Last month the director general of the traffic department issued a statement about the mandatory car insurance policies. He said that his department would accept all policies issued by foreign insurance companies and that the insurance was not the monopoly of any one company. The one company he referred to, as we are well aware, is the National Company for Cooperative Insurance (NCCI).
Yet since the introduction of the new system, NCCI has been relentless in telling everybody that it is the sole company authorized to issue the mandatory policy. For whatever reasons, some newspapers have added to the general public confusion and uncertainty.
The most affected have been motorists who had already fully insured their vehicles with national companies acting as agents for foreign insurance firms.

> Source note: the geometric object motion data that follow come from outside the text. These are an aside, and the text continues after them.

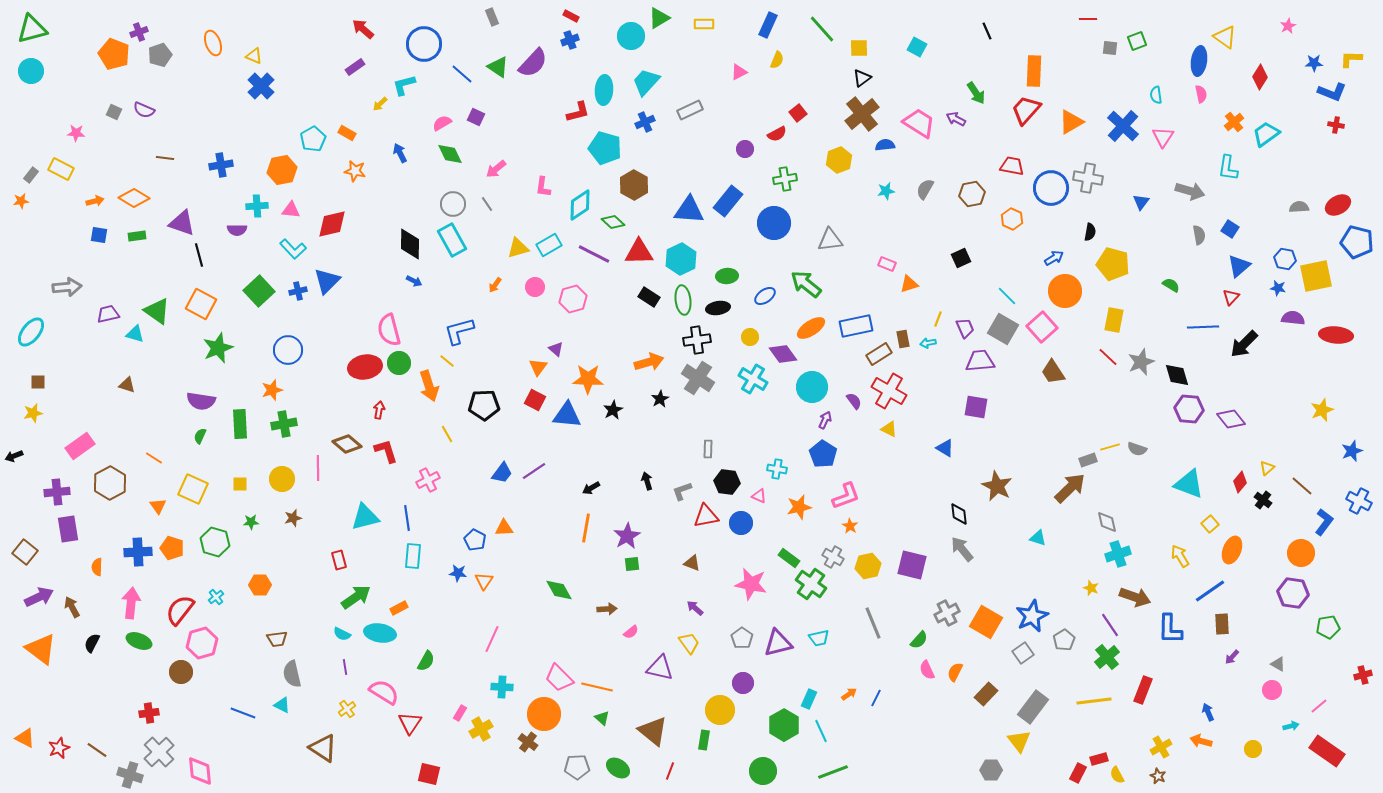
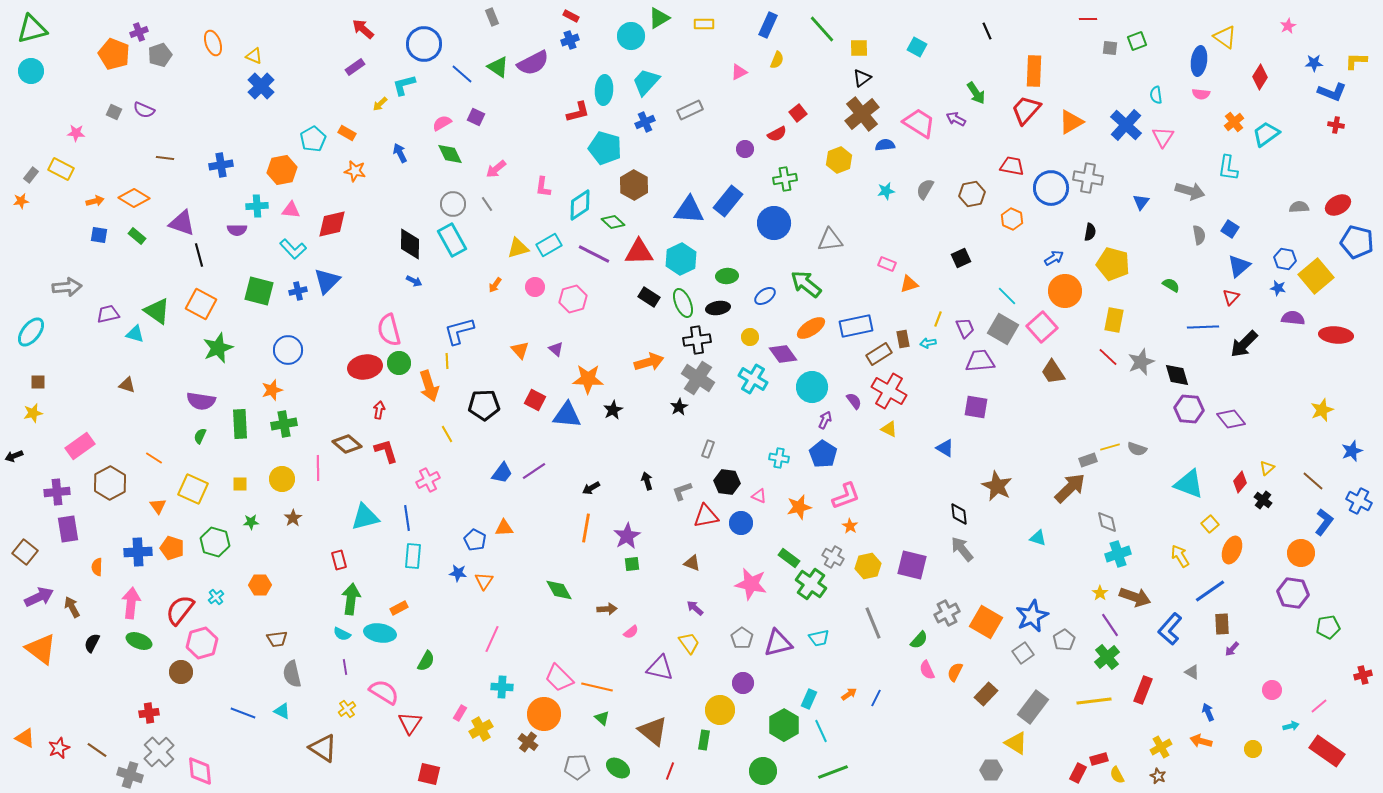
yellow L-shape at (1351, 59): moved 5 px right, 2 px down
purple semicircle at (533, 63): rotated 20 degrees clockwise
pink semicircle at (1201, 94): rotated 108 degrees clockwise
blue cross at (1123, 126): moved 3 px right, 1 px up
green rectangle at (137, 236): rotated 48 degrees clockwise
yellow square at (1316, 276): rotated 28 degrees counterclockwise
green square at (259, 291): rotated 32 degrees counterclockwise
green ellipse at (683, 300): moved 3 px down; rotated 16 degrees counterclockwise
yellow line at (447, 361): rotated 49 degrees clockwise
orange triangle at (538, 367): moved 18 px left, 17 px up; rotated 18 degrees counterclockwise
black star at (660, 399): moved 19 px right, 8 px down
gray rectangle at (708, 449): rotated 18 degrees clockwise
cyan cross at (777, 469): moved 2 px right, 11 px up
brown line at (1302, 486): moved 11 px right, 5 px up
brown star at (293, 518): rotated 18 degrees counterclockwise
yellow star at (1091, 588): moved 9 px right, 5 px down; rotated 14 degrees clockwise
green arrow at (356, 597): moved 5 px left, 2 px down; rotated 48 degrees counterclockwise
blue L-shape at (1170, 629): rotated 40 degrees clockwise
purple arrow at (1232, 657): moved 8 px up
gray triangle at (1278, 664): moved 86 px left, 8 px down
cyan triangle at (282, 705): moved 6 px down
yellow triangle at (1019, 741): moved 3 px left, 2 px down; rotated 20 degrees counterclockwise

As a result of the confusion, these people believed that the policies issued to them were invalid and that they had to buy a policy from NCCI. In fact, many bought the NCCI policy, thus incurring an additional and totally unnecessary expense.
One paper carried a report, quoting officials at the traffic department as saying that policies issued by all insurance companies operating in the country are acceptable. In the same paper, NCCI’s marketing manager expressed surprise at other companies being allowed to issue policies. Then who can we, the public, believe? The traffic department or NCCI? Those papers that gave publicity to NCCI’s claims should stop confusing the public by showing some journalistic integrity and clearing the matter up once and for all.